WHAT YOU ARE ASKED TO DO
The output should match, line for line, the records from the line containing "Поширені запитання (97, 439)" through the line containing "0 Reacties (212, 444)", with every picture left out.

(Pixel coordinate grounding data)
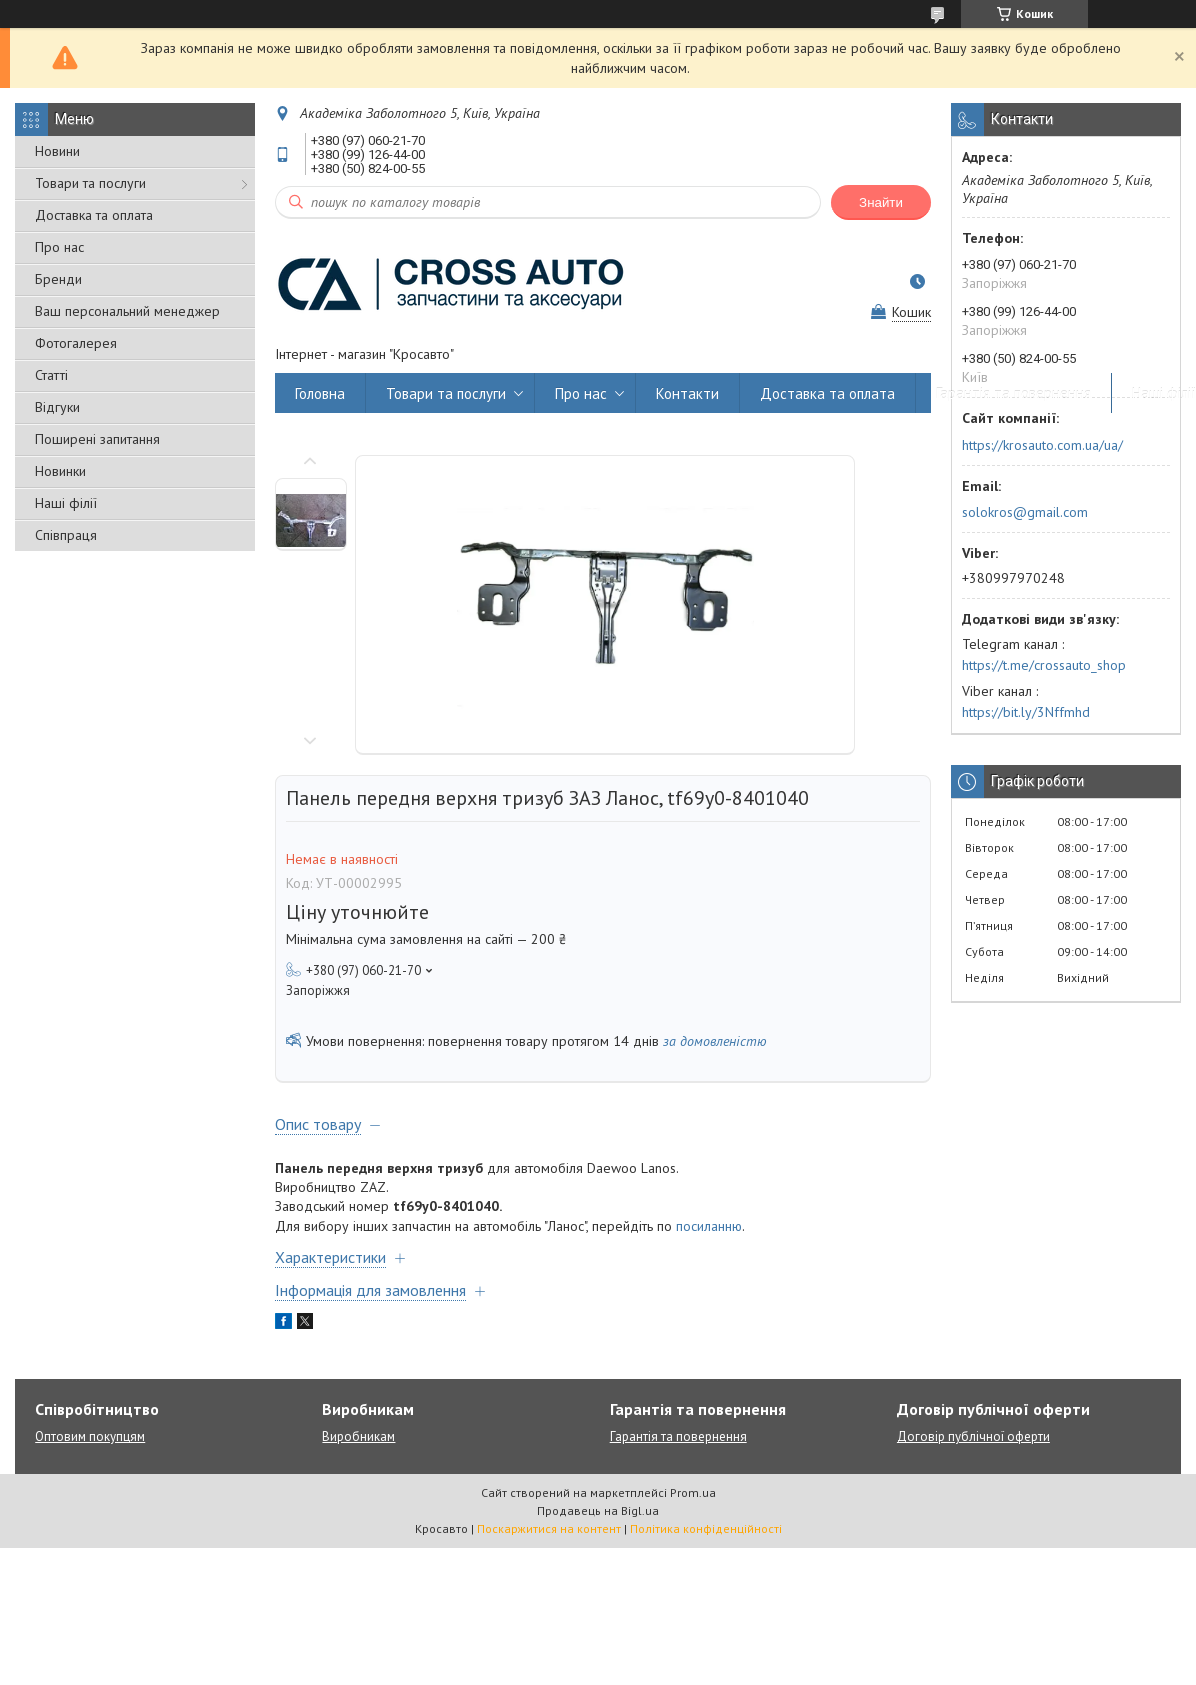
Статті (51, 375)
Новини (57, 151)
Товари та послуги (90, 183)
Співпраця (66, 535)
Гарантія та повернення (1013, 393)
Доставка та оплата (94, 215)
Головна (320, 393)
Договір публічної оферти (973, 1436)
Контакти (687, 393)
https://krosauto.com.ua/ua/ (1042, 445)
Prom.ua (693, 1492)
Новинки (60, 471)
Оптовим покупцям (90, 1436)
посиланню (709, 1226)
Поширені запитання (97, 439)
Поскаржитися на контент (549, 1528)
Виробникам (358, 1436)
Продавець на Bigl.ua (598, 1510)
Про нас (59, 247)
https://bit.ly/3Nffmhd (1026, 712)
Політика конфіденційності (706, 1528)
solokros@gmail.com (1025, 512)
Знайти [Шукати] (881, 202)
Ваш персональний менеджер (127, 311)
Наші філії (66, 503)
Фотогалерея (76, 343)
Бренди (58, 279)
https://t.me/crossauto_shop (1044, 665)
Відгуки (57, 407)
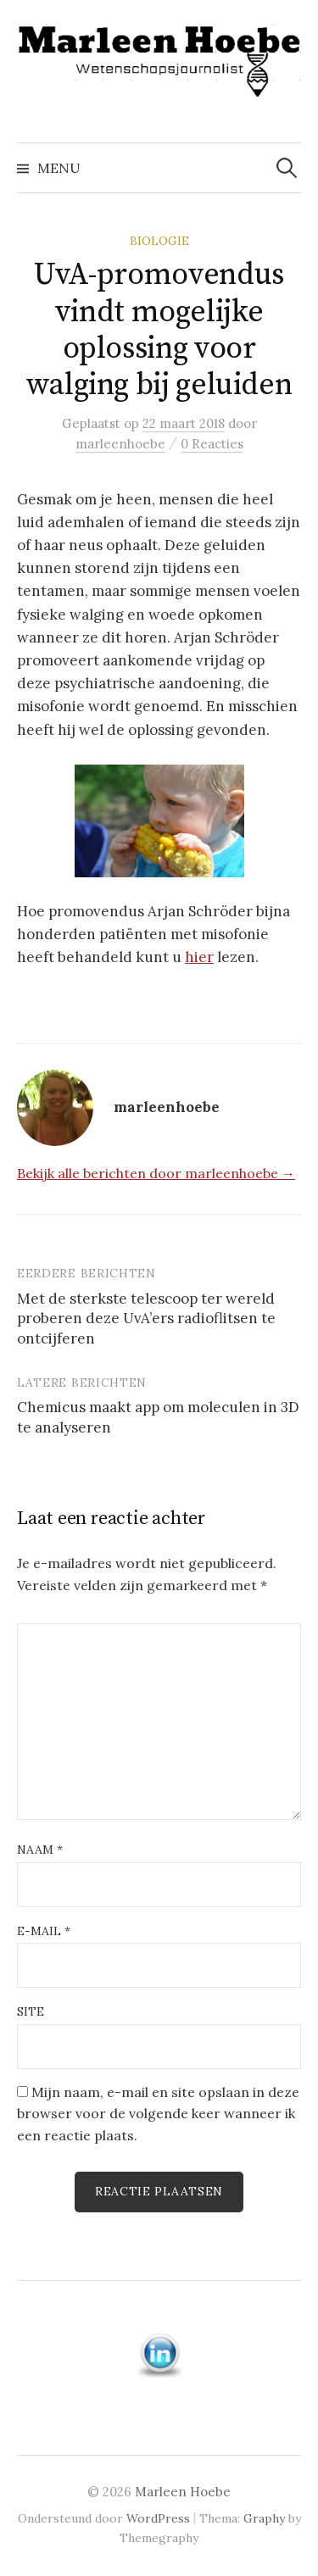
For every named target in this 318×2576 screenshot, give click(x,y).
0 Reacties (212, 444)
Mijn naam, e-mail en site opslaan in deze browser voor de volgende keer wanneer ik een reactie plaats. (158, 2114)
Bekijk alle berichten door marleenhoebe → (156, 1173)
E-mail (43, 1931)
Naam (40, 1849)
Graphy (264, 2518)
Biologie (159, 240)
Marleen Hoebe (183, 2492)
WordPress (158, 2518)
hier (199, 957)
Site (30, 2011)
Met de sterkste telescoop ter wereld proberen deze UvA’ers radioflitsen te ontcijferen (146, 1319)
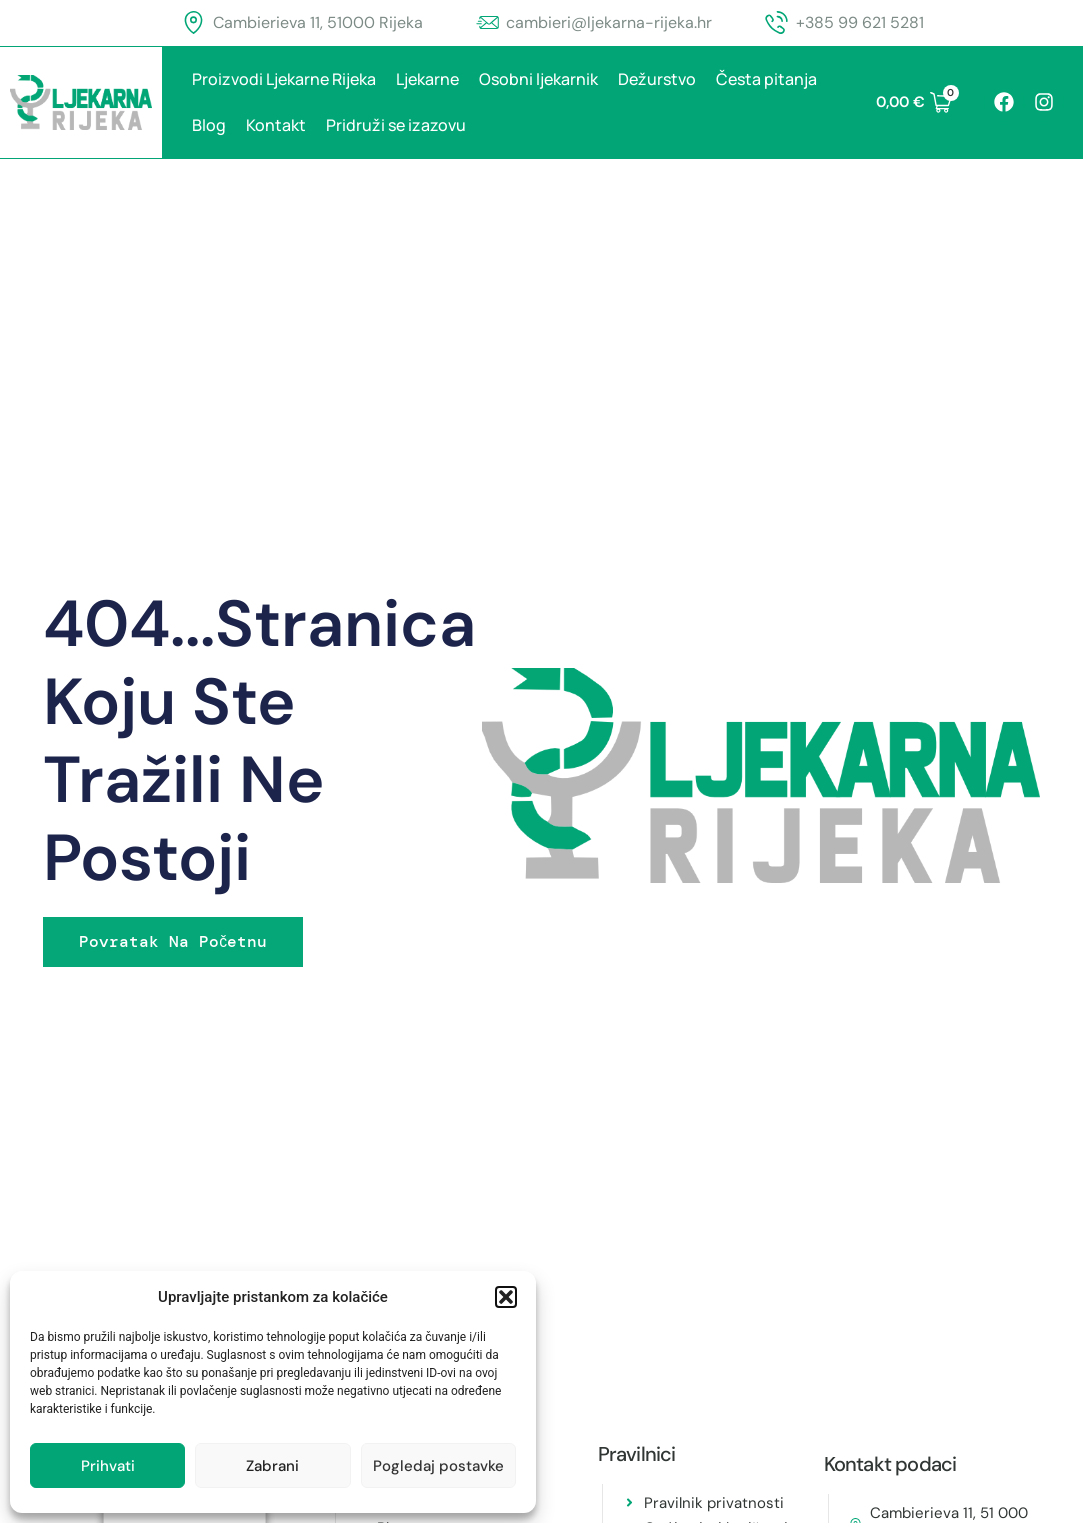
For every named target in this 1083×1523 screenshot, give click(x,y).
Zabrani (272, 1466)
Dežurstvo (657, 79)
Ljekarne (427, 79)
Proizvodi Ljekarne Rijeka (284, 79)
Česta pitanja (766, 79)
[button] (506, 1297)
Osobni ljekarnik (538, 79)
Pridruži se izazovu (396, 125)
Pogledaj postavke (438, 1466)
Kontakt (276, 125)
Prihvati (108, 1466)
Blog (209, 125)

EXPECTED ANSWER
Поширені запитання (97, 439)
Поскаржитися на контент (549, 1528)
Виробникам (358, 1436)
Продавець на Bigl.ua (598, 1510)
Про нас (59, 247)
https://bit.ly/3Nffmhd (1026, 712)
Політика конфіденційності (706, 1528)
solokros@gmail.com (1025, 512)
Знайти [Шукати] (881, 202)
Ваш персональний менеджер (127, 311)
Наші філії (66, 503)
Фотогалерея (76, 343)
Бренди (58, 279)
https://t.me/crossauto_shop (1044, 665)
Відгуки (57, 407)
For every named target in this 318×2576 screenshot, give click(x,y).
0 Reacties (212, 444)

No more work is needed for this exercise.